Gen Z Against the State: Democracy in Crisis in Madagascar
HBS | Heinrich-Böll-Stiftung contributes with “Gen Z: Voices of a Global Generation,” accessible at https://www.boell.de/en/gen-z-voices-global-generation, a series of analytical papers that look at contemporary youth political agency across diverse political and geographic contexts. Taken together, these contributions move beyond descriptive accounts of youth protest to interrogate how Gen Z–driven mobilisation is reshaping repertoires of resistance, democratic claims-making, and state–society relations, particularly in contexts marked by institutional fragility, shrinking civic space, and contested legitimacy.
Across the selected papers, youth political engagement emerges not as episodic or symbolic participation, but as a structurally embedded form of political action shaped by digital infrastructures, intergenerational solidarities, and lived experiences of exclusion and precarity. At the same time, the papers collectively highlight a persistent tension between the intensity of mobilisation and the durability of political transformation, raising questions about how far digitally enabled, decentralised movements can translate visibility and disruption into sustained institutional reform.

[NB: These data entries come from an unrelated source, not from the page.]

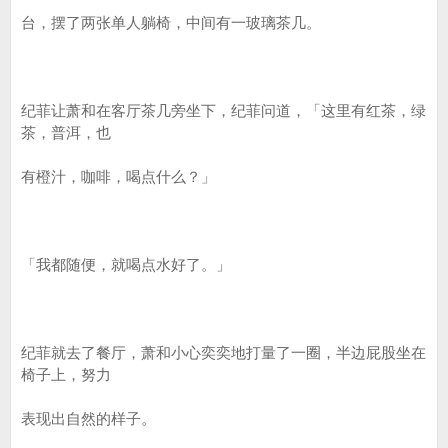
台，摆了两张单人躺椅，中间有一玻璃茶几。
纪菲让萧和在客厅茶几旁坐下，纪菲问道，「这里有红茶，绿
茶，普洱，也
有橙汁，咖啡，喝点什么？」
「我都随便，就喝点水好了。」
纪菲就去了餐厅，萧和小心奕奕地打量了一圈，半边屁股坐在
椅子上，努力
表现出自然的样子。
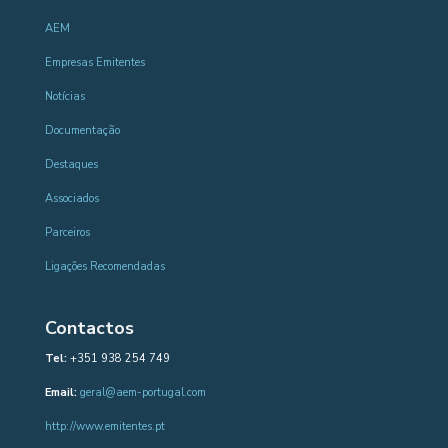
AEM
Empresas Emitentes
Notícias
Documentação
Destaques
Associados
Parceiros
Ligações Recomendadas
Contactos
Tel:
+351 938 254 749
Email:
geral@aem-portugal.com
http://www.emitentes.pt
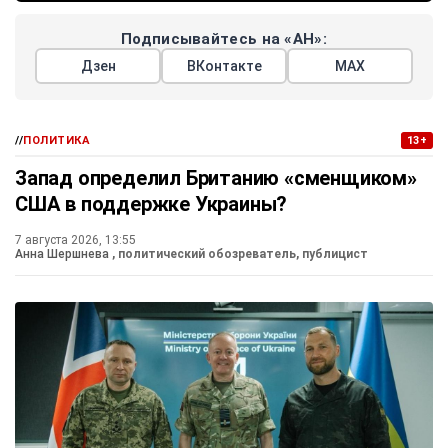
Подписывайтесь на «АН»:
Дзен
ВКонтакте
МАХ
//
ПОЛИТИКА
13+
Запад определил Британию «сменщиком»
США в поддержке Украины?
7 августа 2026, 13:55
Анна Шершнева
, политический обозреватель, публицист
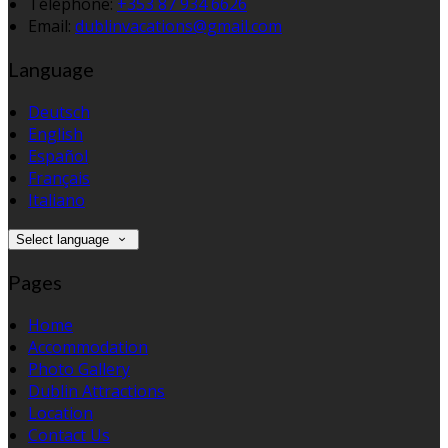
Téléphone
:
+353 87 934 6626
Email:
dublinvacations@gmail.com
Language
Deutsch
English
Español
Français
Italiano
Select language
Pages
Home
Accommodation
Photo Gallery
Dublin Attractions
Location
Contact Us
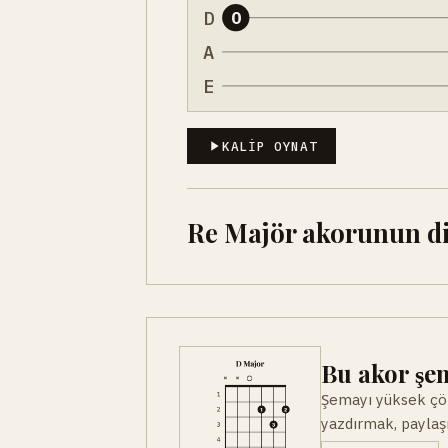
D
0
A
E
KALIP OYNAT
Re Majör akorunun dig
Bu akor şem
Şemayı yüksek çöz
yazdırmak, paylaşm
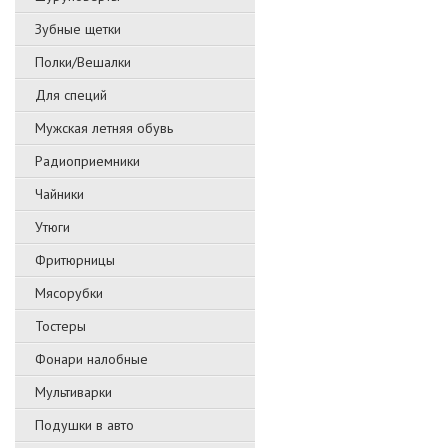
Зубные щетки
Полки/Вешалки
Для специй
Мужская летняя обувь
Радиоприемники
Чайники
Утюги
Фритюрницы
Мясорубки
Тостеры
Фонари налобные
Мультиварки
Подушки в авто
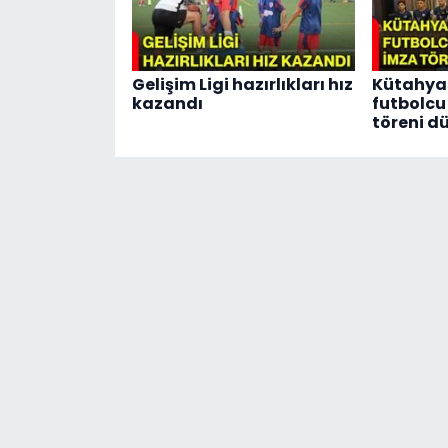
Gelişim Ligi hazırlıkları hız
Kütahya
kazandı
futbolcu 
töreni d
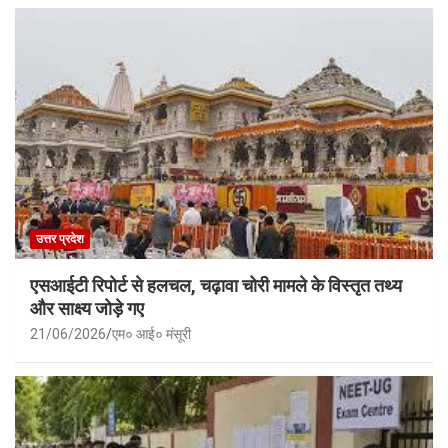
उत्तर प्रदेश
एसआईटी रिपोर्ट से हलचल, चढ़ावा चोरी मामले के विस्तृत तथ्य
और साक्ष्य जोड़े गए
21/06/2026
एम० आई० मंसूरी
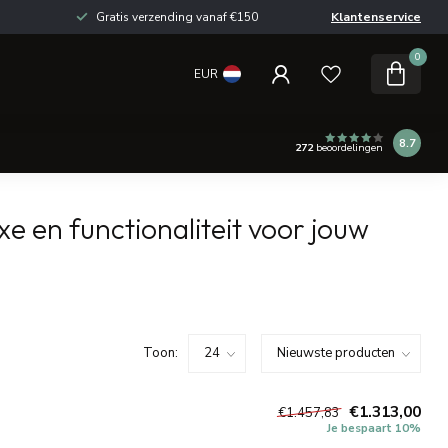
Gratis verzending vanaf €150
Klantenservice
0
EUR
8.7
272
beoordelingen
 en functionaliteit voor jouw
Toon:
€1.313,00
€1.457,83
Je bespaart 10%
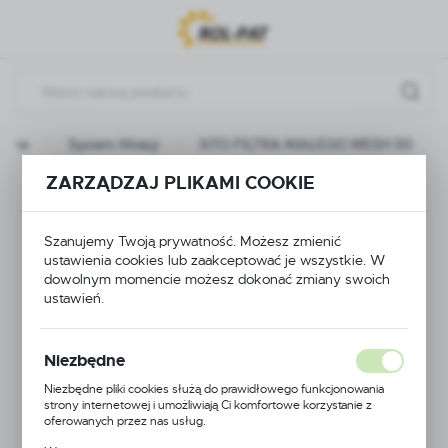
Przejdź do menu.
Przejdź do wyszukiwarki.
Przejdź do treści.
ówna
System filtracji
SITO FILTRA MAŁEGO MESH 50
ZARZĄDZAJ PLIKAMI COOKIE
SITO FILTRA
MAŁEGO MESH 50
Szanujemy Twoją prywatność. Możesz zmienić
ustawienia cookies lub zaakceptować je wszystkie. W
dowolnym momencie możesz dokonać zmiany swoich
ustawień.
Niezbędne
Niezbędne pliki cookies służą do prawidłowego funkcjonowania
strony internetowej i umożliwiają Ci komfortowe korzystanie z
oferowanych przez nas usług.
Pliki cookies odpowiadają na podejmowane przez Ciebie działania w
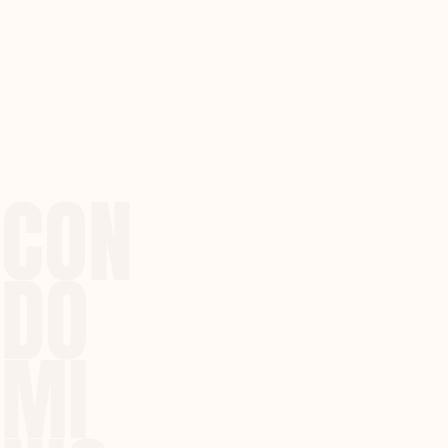
CON
DO
MI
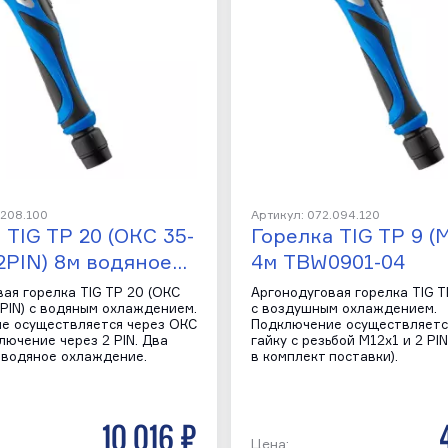
.208.100
Артикул: 072.094.120
 TIG TP 20 (ОКС 35-
Горелка TIG TP 9 (
, 2PIN) 8м водяное…
4м TBW0901-04
ая горелка TIG TP 20 (ОКС
Аргонодуговая горелка TIG T
 2PIN) с водяным охлаждением.
с воздушным охлаждением.
е осуществляется через ОКС
Подключение осуществляетс
лючение через 2 PIN. Два
гайку с резьбой M12х1 и 2 PI
 водяное охлаждение.
в комплект поставки).
10 016 р
Цена:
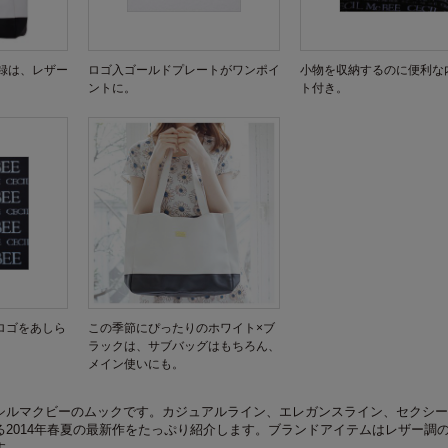
録は、レザー
ロゴ入ゴールドプレートがワンポイ
小物を収納するのに便利な
ントに。
ト付き。
E ロゴをあしら
この季節にぴったりのホワイト×ブ
ラックは、サブバッグはもちろん、
メイン使いにも。
シルマクビーのムックです。カジュアルライン、エレガンスライン、セクシー
る2014年春夏の最新作をたっぷり紹介します。ブランドアイテムはレザー調
す。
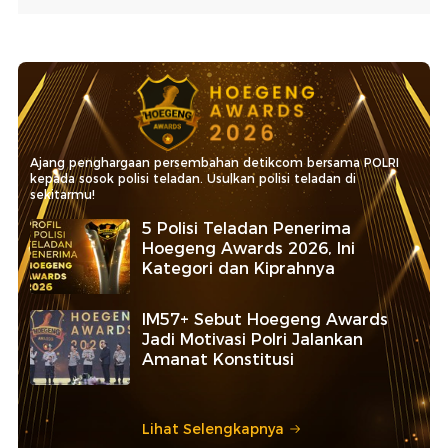
Ajang penghargaan persembahan detikcom bersama POLRI
kepada sosok polisi teladan. Usulkan polisi teladan di
sekitarmu!
5 Polisi Teladan Penerima
Hoegeng Awards 2026, Ini
Kategori dan Kiprahnya
IM57+ Sebut Hoegeng Awards
Jadi Motivasi Polri Jalankan
Amanat Konstitusi
Lihat Selengkapnya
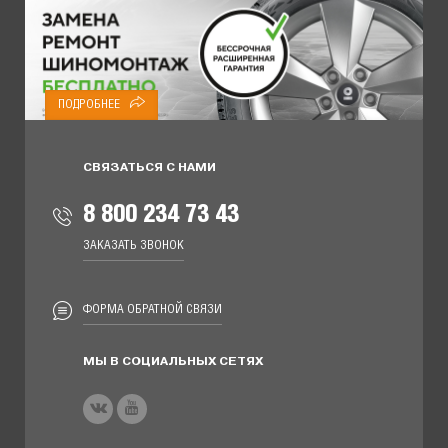
ПОДРОБНЕЕ
СВЯЗАТЬСЯ С НАМИ
8 800 234 73 43
ЗАКАЗАТЬ ЗВОНОК
ФОРМА ОБРАТНОЙ СВЯЗИ
МЫ В СОЦИАЛЬНЫХ СЕТЯХ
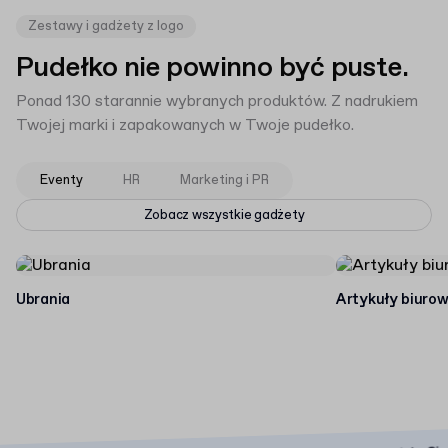
Zestawy i gadżety z logo
Pudełko nie powinno być puste.
Ponad 130 starannie wybranych produktów. Z nadrukiem
Twojej marki i zapakowanych w Twoje pudełko.
Eventy
HR
Marketing i PR
Zobacz wszystkie gadżety
Ubrania
Artykuły biuro
Minuty dzielą Cię od
idealnego opakowania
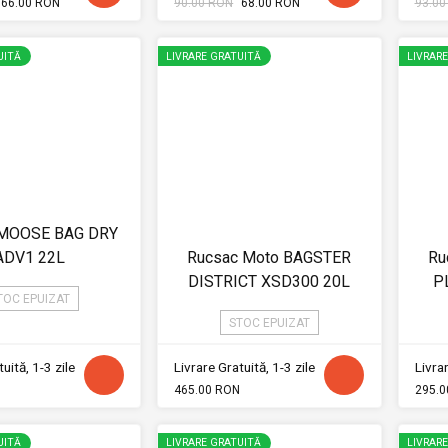
66.00 RON
90.00 RON
68.00 RON
93.00
UITĂ
LIVRARE GRATUITĂ
LIVRAR
 MOOSE BAG DRY
ADV1 22L
Rucsac Moto BAGSTER
Ru
DISTRICT XSD300 20L
P
TOC EPUIZAT
STOC EPUIZAT
uită, 1-3 zile
Livrare Gratuită, 1-3 zile
Livrar
465.00 RON
295.0
UITĂ
LIVRARE GRATUITĂ
LIVRAR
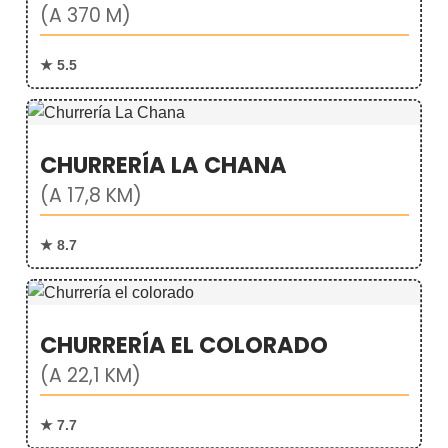
(A 370 M)
★ 5.5
CHURRERÍA LA CHANA
(A 17,8 KM)
★ 8.7
CHURRERÍA EL COLORADO
(A 22,1 KM)
★ 7.7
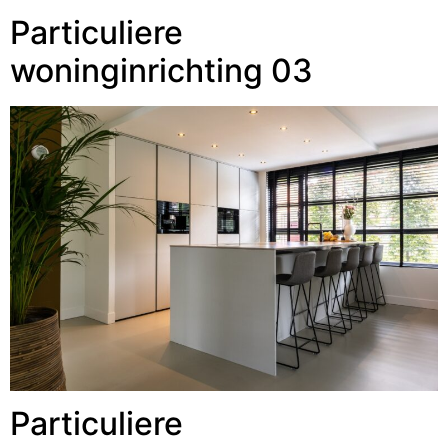
Particuliere
woninginrichting 03
Particuliere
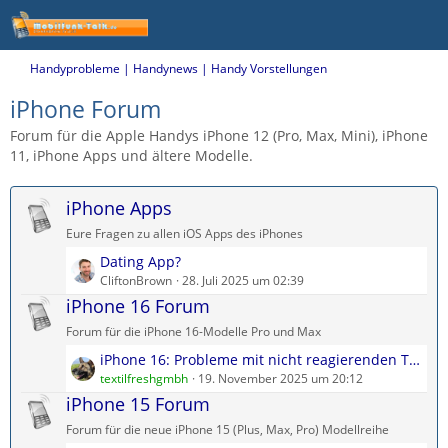
Handyprobleme | Handynews | Handy Vorstellungen
iPhone Forum
Forum für die Apple Handys iPhone 12 (Pro, Max, Mini), iPhone
11, iPhone Apps und ältere Modelle.
iPhone Apps
Eure Fragen zu allen iOS Apps des iPhones
L
Dating App?
e
CliftonBrown
28. Juli 2025 um 02:39
t
iPhone 16 Forum
z
Forum für die iPhone 16-Modelle Pro und Max
t
L
iPhone 16: Probleme mit nicht reagierenden Touch-Display?
e
e
textilfreshgmbh
19. November 2025 um 20:12
B
t
iPhone 15 Forum
e
z
i
Forum für die neue iPhone 15 (Plus, Max, Pro) Modellreihe
t
t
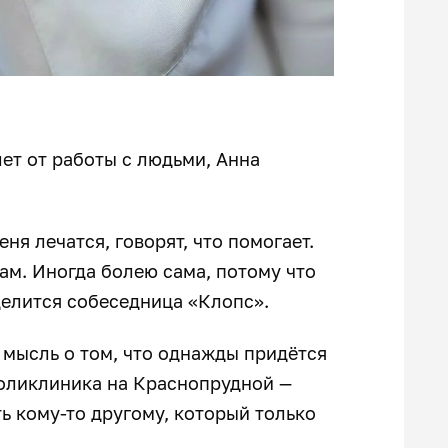
лет от работы с людьми, Анна
меня лечатся, говорят, что помогает.
ам. Иногда болею сама, потому что
делится собеседница «Клопс».
я мысль о том, что однажды придётся
оликлиника на Краснопрудной —
ь кому-то другому, который только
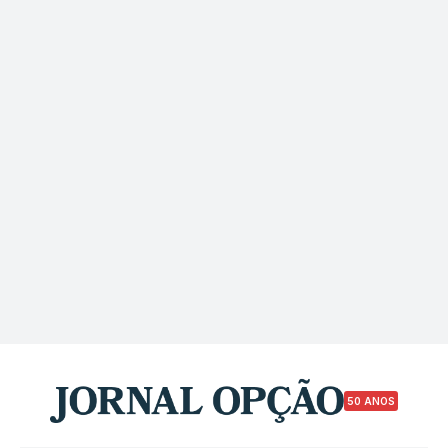
50 ANOS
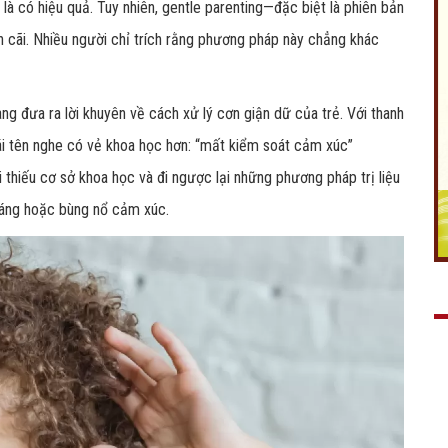
à có hiệu quả. Tuy nhiên, gentle parenting—đặc biệt là phiên bản
h cãi. Nhiều người chỉ trích rằng phương pháp này chẳng khác
ng đưa ra lời khuyên về cách xử lý cơn giận dữ của trẻ. Với thanh
ái tên nghe có vẻ khoa học hơn: “mất kiểm soát cảm xúc”
ại thiếu cơ sở khoa học và đi ngược lại những phương pháp trị liệu
áng hoặc bùng nổ cảm xúc.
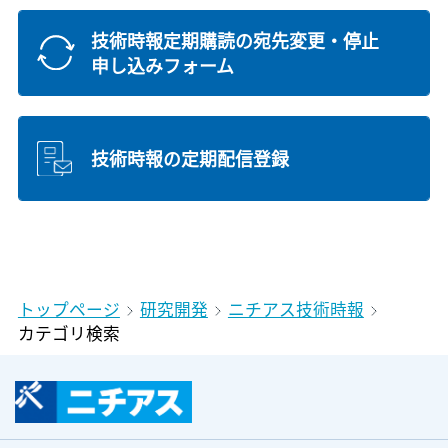
技術時報定期購読の宛先変更・停止
申し込みフォーム
技術時報の定期配信登録
トップページ
研究開発
ニチアス技術時報
カテゴリ検索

Human rights advocate and scholar Lakshita Kanhiya’s paper, “Gen Z Against the State: Democracy in Crisis in Madagascar Youth Resistance Amid Institutional and Regional Failures” analyses Madagascar’s 2025 youth-led uprising as a response to compounded governance failure, infrastructural collapse and existential precarity. It underscores how protest becomes both necessity and political expression in fragile contexts, while also revealing the limits of disruption in the absence of institutional accountability, civilian oversight, and coherent post-uprising transitions.